For the first integral \(\mathcal{I}_{1}\), there holds

$$\begin{aligned} \mathcal{I}_{1} \leq&\int_{\mathcal{H}(\mathbf{x}+\mathbf{h})\cap\mathcal{H}(\mathbf{x})} \big|\mathbf{f}\bigl( \hat {\mathbf {x}}-\mathbf{x}-\mathbf{h},\mathbf{v}(\hat {\mathbf {x}},t)-\mathbf{v}(\mathbf{x}+\mathbf{h},t) \bigr) \\ &{}- \mathbf{f}\bigl(\hat {\mathbf {x}}-\mathbf{x}-\mathbf{h},\mathbf{v}(\hat {\mathbf {x}},t)-\mathbf{v}(\mathbf{x},t)\bigr)\big|\,\mathrm {d}\hat {\mathbf {x}} \\ &{}+\int_{\mathcal{H}(\mathbf{x}+\mathbf{h})\cap\mathcal{H}(\mathbf{x})} \big|\mathbf{f}\bigl(\hat {\mathbf {x}}-\mathbf{x}-\mathbf{h}, \mathbf{v}(\hat {\mathbf {x}},t)-\mathbf{v}(\mathbf{x},t)\bigr) \\ &{}-\mathbf{f}\bigl(\hat {\mathbf {x}}-\mathbf{x},\mathbf{v}(\hat {\mathbf {x}},t)-\mathbf{v}(\mathbf{x},t)\bigr)\big|\,\mathrm {d}\hat {\mathbf {x}} \\ =&\mathcal{I}_{1,1}+\mathcal{I}_{1,2} . \end{aligned}$$

With the transformation \(\boldsymbol{\xi}= \hat {\mathbf {x}}-\mathbf{x}-\mathbf{h}\), we find

$$\begin{aligned} \mathcal{I}_{1,1} =&\int_{\mathcal{H}(\boldsymbol{0})\cap\mathcal{H}(-\mathbf{h})} \big|\mathbf{f}\bigl( \boldsymbol{\xi},\mathbf{v}(\boldsymbol{\xi}+\mathbf{x}+\mathbf{h},t)-\mathbf{v}(\mathbf{x}+ \mathbf{h},t)\bigr) \\ &{}-\mathbf{f}\bigl(\boldsymbol{\xi},\mathbf{v}(\boldsymbol{\xi}+\mathbf{x}+\mathbf{h},t)-\mathbf{v}(\mathbf{x},t)\bigr)\big|\,\mathrm {d}\boldsymbol{\xi}. \end{aligned}$$

Here, the integrand converges pointwise almost everywhere due to the continuity of the pairwise force function in its second argument and since \(\mathbf{v}\) is continuous.

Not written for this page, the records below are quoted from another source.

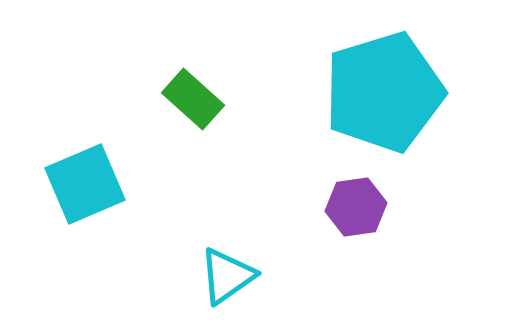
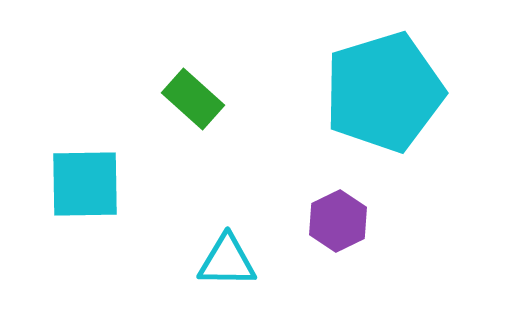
cyan square: rotated 22 degrees clockwise
purple hexagon: moved 18 px left, 14 px down; rotated 18 degrees counterclockwise
cyan triangle: moved 15 px up; rotated 36 degrees clockwise
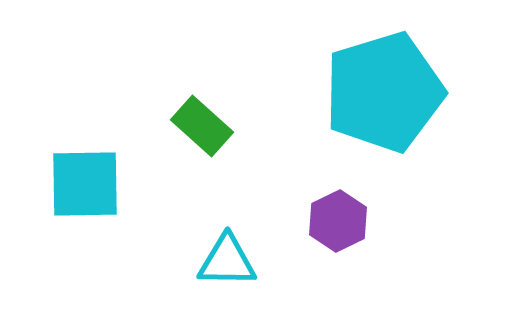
green rectangle: moved 9 px right, 27 px down
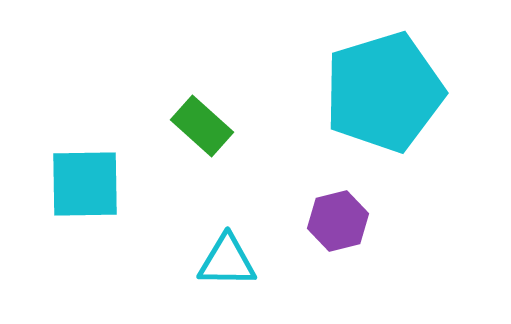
purple hexagon: rotated 12 degrees clockwise
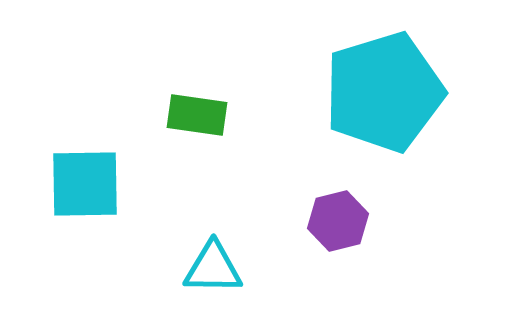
green rectangle: moved 5 px left, 11 px up; rotated 34 degrees counterclockwise
cyan triangle: moved 14 px left, 7 px down
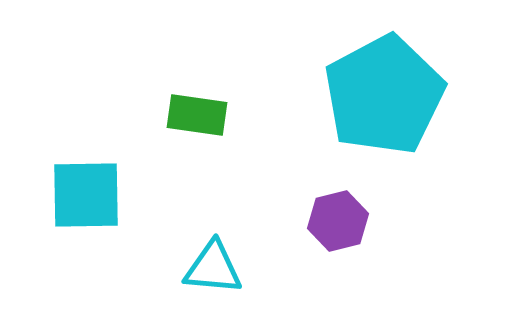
cyan pentagon: moved 3 px down; rotated 11 degrees counterclockwise
cyan square: moved 1 px right, 11 px down
cyan triangle: rotated 4 degrees clockwise
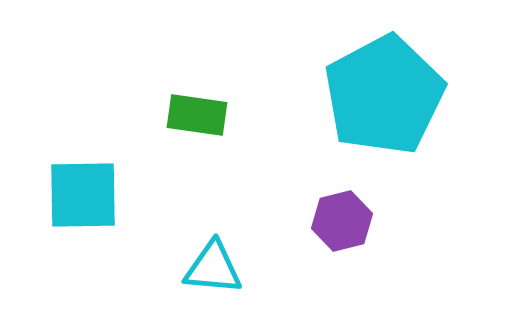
cyan square: moved 3 px left
purple hexagon: moved 4 px right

Moreover, the pairwise force function is bounded by \(\lambda\) in view of (2.5). Therefore, by Lebesgue’s theorem on dominated convergence, it follows \(\mathcal{I}_{1,1}\to0\) for \(\mathbf{h} \to\boldsymbol{0}\). For \(\mathcal{I}_{1,2}\), we observe convergence to zero since, in particular, the pairwise force function is continuous with respect to the \(L^{1}\)-mean. Regarding \(\mathcal{I}_{2}\), with Lemma 2.2 there holds

$$\begin{aligned} \mathcal{I}_{2} \leq&\frac{2t}{\varepsilon} \vert \mathbf{h}\vert \Vert \mathbf{v}\Vert _{\mathcal{C}([0,T];\mathcal{C}(\overline{\varOmega})^{d})}\int_{\mathcal{H}(\mathbf{x}+\mathbf{h})\cap\mathcal{H}(\mathbf{x})} \frac{\lambda(\hat {\mathbf {x}}-\mathbf{x})}{\vert \hat {\mathbf {x}}-\mathbf{x}-\mathbf{h}\vert \vert \hat {\mathbf {x}}-\mathbf{x}\vert }\,\mathrm {d}\hat {\mathbf {x}} \\ &{}+ \frac{1}{\varepsilon}\int_{\mathcal{H}(\mathbf{x}+\mathbf{h})\cap\mathcal{H}(\mathbf{x})} \frac{\lambda(\hat {\mathbf {x}}-\mathbf{x})}{\vert \hat {\mathbf {x}}-\mathbf{x}\vert }\,\mathrm {d}\hat {\mathbf {x}} \int _{0}^{t}\big|\mathbf{v}(\mathbf{x}+\mathbf{h},\tau)- \mathbf{v}(\mathbf{x},\tau)\big|\,\mathrm {d}\tau, \end{aligned}$$

which yields continuity. Note that the integrals on the right-hand side exist due to our assumptions on \(\lambda\). Finally, for the remaining integrals \(\mathcal{I}_{3}\) and \(\mathcal{I}_{4}\), we find

$$\mathcal{I}_{3} = \int_{\mathcal{H}(\boldsymbol{0})\setminus\mathcal{H}(-\mathbf{h})} \lambda(\boldsymbol{\xi}) \,\mathrm {d}\boldsymbol{\xi}\to 0 \quad\mbox{for}\ \mathbf{h}\to\boldsymbol{0} $$

as well as

$$\mathcal{I}_{4} = \int_{\mathcal{H}(\boldsymbol{0})\setminus\mathcal{H}(\mathbf{h})} \lambda(\boldsymbol{\xi}) \,\mathrm {d}\boldsymbol{\xi}\to 0 \quad\mbox{for}\ \mathbf{h}\to\boldsymbol{0} . $$

Therefore, \({K}:\mathcal{C}([0,T];\mathcal{C}(\overline{\varOmega})^{d})\to \mathcal{C}([0,T];\mathcal{C}(\overline{\varOmega})^{d})\) is well-defined. The Lipschitz continuity of \(K\) follows as before. Hence, with the same fixed-point operator as used in the proof of Theorem 2.1 but as a mapping of \(\mathcal{C}([0,T];\mathcal{C}(\overline{\varOmega})^{d})\) into itself, the claim follows with Banach’s fixed-point principle. The regularity of \(\mathbf{y}\) follows immediately. □

Observe that no continuity with respect to the first argument of the pairwise force function was assumed. Hence, in that sense, this result generalizes the results in [2].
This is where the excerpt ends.